When talking about ‘adjustment error’, I was bold enough to say that “you’ll probably make good choices” and I implied that you probably don’t need to worry about it too much.

If you’re doing a Big Honkin’ Survey, or you need to use the results for something where every decision will be scrutinized such as for an academic audience, a thesis, or a dissertation, then this may be too optimistic of me.

Some statistical authorities, particularly Andrew Gelman, argue that there is no such thing as a truly random sample when we are asking people to reply to questions. He argues strongly that every sample must be adjusted to account for lack of randomness. My view is that this makes ‘adjustment error’ into something you need to focus on. You can find out more about his views from his blog, such as this post: Statistics in a world where nothing is random

If you need to dive into the details, then Gelman and Carlin’s technical discussion of the issues (2000) is a good place to start. It’s available online at: Post stratification and weighting adjustments

If you think that my definitions of ‘adjustment error’ and ‘processing error’ are too informal for your stakeholders or readers, then have a look at the Glossary published as part of the Cross-Cultural Survey Guidelines group based at the Survey Research Center at the University of Michigan: Cross-cultural survey guidelines

## Where to find technical discussion of imputation

*Survey Methodology and Missing Data *(Laaksonen, 2018) covers the issues of missing data, imputation and weighting in detail. It’s written by a professor who regularly teaches these topics and has plenty of references if you wish to get started on your own literature search: Survey Methodology and Missing Data

## Get to know your data using descriptive statistics

There are many books that aim to teach statistics to people who feel less than confident in the topic. If your professor recommends one of them then clearly that is your best starting point.

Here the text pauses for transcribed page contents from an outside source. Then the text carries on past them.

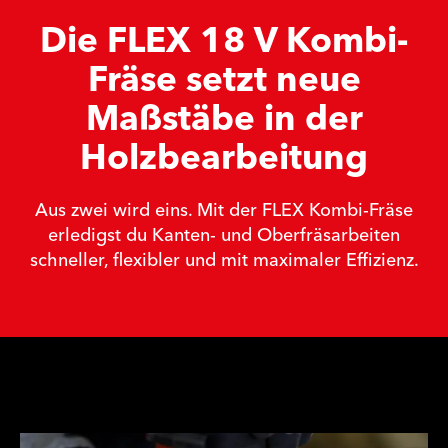
Die FLEX 18 V Kombi-
Fräse setzt neue
Maßstäbe in der
Holzbearbeitung
Aus zwei wird eins. Mit der FLEX Kombi-Fräse
erledigst du Kanten- und Oberfräsarbeiten
schneller, flexibler und mit maximaler Effizienz.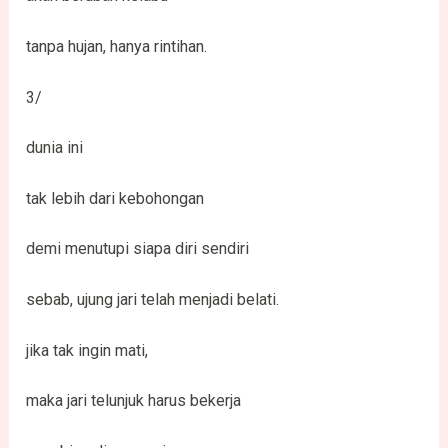
tanpa hujan, hanya rintihan.
3/
dunia ini
tak lebih dari kebohongan
demi menutupi siapa diri sendiri
sebab, ujung jari telah menjadi belati.
jika tak ingin mati,
maka jari telunjuk harus bekerja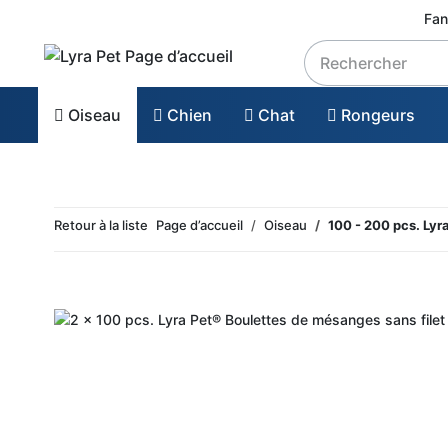
Fan
Oiseau
Chien
Chat
Rongeurs
Retour à la liste
Page d’accueil
Oiseau
100 - 200 pcs. Lyr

Two books helped me to understand more about the ‘why’ of statistics. I felt that I was able to get more out of them once I already had a relatively good grasp on basic descriptive statistics and a beginner’s acquaintance with inferential statistics:

*What is a p-value anyway? 34 Stories to Help you Actually Understand Statistics*, Andrew J. Vickers, Pearson 2010*The Lady Tasting Tea: How Statistics Revolutionized Science in the Twentieth Century,*David Salsburg, Henry Holt & Co 2002

R.A. Fisher, the inventor of *p*-values, never specified that the requirement for statistical significance was 0.5 (95% or ‘5 in a hundred’). He did give one example of a test with a ‘one in a hundred’ outcome, which is *p < *0.1*. *(Salsburg 2002)

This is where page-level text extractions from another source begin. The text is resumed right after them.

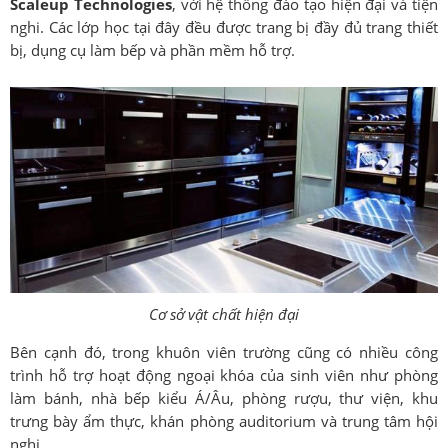
Scaleup Technologies
, với hệ thống đào tạo hiện đại và tiện
nghi. Các lớp học tại đây đều được trang bị đầy đủ trang thiết
bị, dụng cụ làm bếp và phần mềm hỗ trợ.
Cơ sở vật chất hiện đại
Bên cạnh đó, trong khuôn viên trường cũng có nhiều công
trình hỗ trợ hoạt động ngoại khóa của sinh viên như phòng
làm bánh, nhà bếp kiểu Á/Âu, phòng rượu, thư viện, khu
trưng bày ẩm thực, khán phòng auditorium và trung tâm hội
nghị.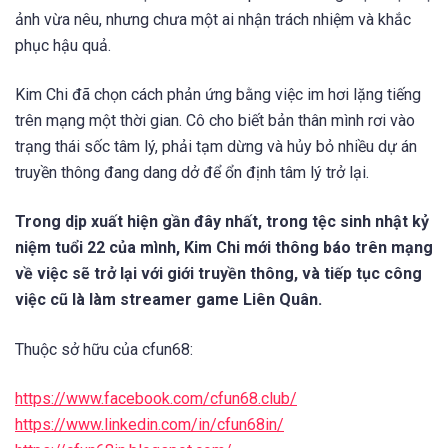
ảnh vừa nêu, nhưng chưa một ai nhận trách nhiệm và khắc
phục hậu quả.
Kim Chi đã chọn cách phản ứng bằng việc im hơi lặng tiếng
trên mạng một thời gian. Cô cho biết bản thân mình rơi vào
trạng thái sốc tâm lý, phải tạm dừng và hủy bỏ nhiều dự án
truyền thông đang dang dở để ổn định tâm lý trở lại.
Trong dịp xuất hiện gần đây nhất, trong tệc sinh nhật kỷ
niệm tuổi 22 của mình, Kim Chi mới thông báo trên mạng
về việc sẽ trở lại với giới truyền thông, và tiếp tục công
việc cũ là làm streamer game Liên Quân.
Thuộc sở hữu của cfun68:
https://www.facebook.com/cfun68.club/
https://www.linkedin.com/in/cfun68in/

## Get to know your data using charts and graphs

In the book, I strongly recommend investigating your data by looking at it using variety of charts and graphs. John Tukey was a pioneer in this area, and I reference his book “Exploratory Data Analsyis” (1977). These days, we can easily pop our data into the spreadsheet or charting program of our choice. Tukey was using techniques that can be done with pencil and paper, and sometimes I still do that – for example, the other day it was just as easy to use some tally marks on a piece of paper to count diversity on a conference programme than to do anything more fancy. Even though the book was reprinted in 2019, it’s still quite difficult to find and pricey – the new (reprinted) edition is listed at well over US$100 / £85, and even a second-hand one can be US $40 / £35 plus. If you’d like to read it yourself, this might be the time to brush off your library skills and get an inter-library loan copy.

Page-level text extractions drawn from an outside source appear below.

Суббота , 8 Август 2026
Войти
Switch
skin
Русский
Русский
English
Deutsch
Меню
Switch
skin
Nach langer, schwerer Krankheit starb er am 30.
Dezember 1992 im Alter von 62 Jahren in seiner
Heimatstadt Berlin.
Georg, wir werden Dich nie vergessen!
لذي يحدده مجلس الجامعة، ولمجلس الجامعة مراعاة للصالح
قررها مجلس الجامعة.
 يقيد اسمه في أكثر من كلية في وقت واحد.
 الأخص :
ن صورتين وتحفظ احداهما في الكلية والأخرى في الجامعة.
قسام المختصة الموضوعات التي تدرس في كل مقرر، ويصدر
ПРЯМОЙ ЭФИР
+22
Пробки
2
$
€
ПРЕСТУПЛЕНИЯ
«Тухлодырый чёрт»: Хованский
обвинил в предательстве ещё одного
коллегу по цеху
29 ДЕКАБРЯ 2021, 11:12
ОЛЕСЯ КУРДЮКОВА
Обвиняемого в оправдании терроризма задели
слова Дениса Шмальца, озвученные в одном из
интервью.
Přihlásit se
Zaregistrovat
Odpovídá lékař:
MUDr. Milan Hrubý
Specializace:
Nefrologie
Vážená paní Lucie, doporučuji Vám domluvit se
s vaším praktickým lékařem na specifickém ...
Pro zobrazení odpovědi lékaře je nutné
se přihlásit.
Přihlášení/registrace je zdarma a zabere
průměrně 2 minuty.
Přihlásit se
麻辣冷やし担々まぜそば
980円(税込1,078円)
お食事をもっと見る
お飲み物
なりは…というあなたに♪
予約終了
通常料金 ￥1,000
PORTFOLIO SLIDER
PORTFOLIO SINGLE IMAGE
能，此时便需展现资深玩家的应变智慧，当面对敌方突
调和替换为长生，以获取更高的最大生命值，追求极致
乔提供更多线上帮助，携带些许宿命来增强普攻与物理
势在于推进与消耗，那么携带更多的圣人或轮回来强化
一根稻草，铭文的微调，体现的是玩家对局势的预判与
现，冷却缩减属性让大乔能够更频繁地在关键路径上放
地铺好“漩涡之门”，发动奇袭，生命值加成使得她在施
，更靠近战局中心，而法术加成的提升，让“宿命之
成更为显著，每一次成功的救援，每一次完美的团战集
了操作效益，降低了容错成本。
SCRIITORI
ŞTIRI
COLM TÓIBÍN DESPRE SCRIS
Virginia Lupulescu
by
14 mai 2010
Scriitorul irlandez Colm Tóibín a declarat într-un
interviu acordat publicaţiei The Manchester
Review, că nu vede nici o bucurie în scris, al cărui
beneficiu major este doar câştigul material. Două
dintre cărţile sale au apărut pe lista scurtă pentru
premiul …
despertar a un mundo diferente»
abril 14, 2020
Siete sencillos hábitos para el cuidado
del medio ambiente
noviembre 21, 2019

One of my favourite sections in the book is where Tukey revisits a famous paper: Lord Rayleigh (John William Strutt) (1894).* I. On an anomaly encountered in determinations of the density of nitrogen ga*s. Proceedings of the Royal Society of London 55(331-335): 340-344 (.pdf). As Tukey explains:

Lord Rayleigh was invetigating the density of nitrogren from various sources. He has previosuly found indications of a discrepancy between the densities of nitrogen produced by removing the oxygen from the air and nitrogen produced by decomposition of a chemical compound. The 1893-94 results established this difference with great definiteness, and led him to investigate further the composition of air chemically freed of oxygen. This led to the discovery of argon, a new gaseous element”

Tukey, 1977, summarising Rayleigh, 1894.

So let’s have a look at Rayleigh’s data as summarised by Tukey. Note that in this table, ’93 means 1893 and so on.

Date | Origin | Purifying agent | Weight |

29 Nov. ’93 | NO | Hot iron | 2.30143 |

5 Dec. ’93 | “ | “ | 2.29816 |

6 Dec. ’93 | “ | “ | 2.30182 |

8 Dec. ’93 | “ | “ | 2.29890 |

12 Dec. ’93 | Air | “ | 2.31017 |

14 Dec. ’93 | “ | “ | 2.30986 |

19 Dec. ’93 | “ | “ | 2.31010 |

22 Dec. ’93 | “ | “ | 2.31001 |

26 Dec. ’93 | N_{2}O |
“ | 2.29889 |

28 Dec. ’93 | “ | “ | 2.29940 |

9 Jan. ’94 | NH_{4}N0_{2} |
“ | 2.29849 |

13 Jan. ’94 | “ | “ | 2.29889 |

27 Jan. ’94 | Air | Ferrous hydrate | 2.31024 |

30 Jan. ’94 | “ | “ | 2.31030 |

1 Feb. ’94 | “ | “ | 2.31028 |

## Further reading on statistical analysis

If you have a fairly good grasp of statistics and want to use Excel as your statistical tool then *Statistical Analysis: Microsoft Excel 2010* by Conrad Carlberg is one you may want to look at. I especially enjoyed Carlberg’s reminder that ‘Reality is messy’:

- “People and things just don’t always conform to ideal mathematical patterns. Deal with it.
- There may be some problem with the way the measures were taken. Get better yardsticks.
- There may be some other, unexamined variable that causes the deviations from the underlying pattern. Come up with some more theory, and then carry out more research.”

Also useful is his section on ‘Grouping with Frequency’ (chapter 1, p. 26) explaining the frequency function – which is a way of counting how many you have of a category without using a pivot table.

Another good source if you want to use Excel for your analysis is Neil J Salkind’s *Statistics for People Who (Think They) Hate Statistics*, (My edition was published by Sage in 2010 for the 2007 version of Excel but obviously you’ll want to get the edition relating to the latest version of Excel.)

I’d especially recommend chapter 20 in this book:’The ten commandments of data collection’, many of which echo recommendations I make throughout my book.

There’s also an accompanying guide *Excel Statistics: A Quick Guide *which is basically a ‘help’ section in printed form.There’s also an accompanying guide *Excel Statistics: A Quick Guide *which is basically a ‘help’ section in printed form.

## Using software tools for open questions

I touched on CAQDAS (Computer Assisted Qualitative Data) in this chapter of the book as a way of dealing with more complex coding of answers. A useful book if you want to explore this is *Using Software in Qualitative Research* by Christina Silver and Ann Lewins (Sage 2014 2nd edition). The authors aim to help you decide whether to use software in your data analysis at all, and, if so, guide you to the most suitable package.

## A classic book on understanding your data

*Exploratory Data Analysis *by John W. Tukey (Addison-Wesley 1977) was published at a time when all the author used for charting his data was pen and pencil. It concentrates on using simple arithmetic and pictures in order to understand what your data is saying. So if you want to understand how to analyse your data without a computer Tukey’s book is a great resource.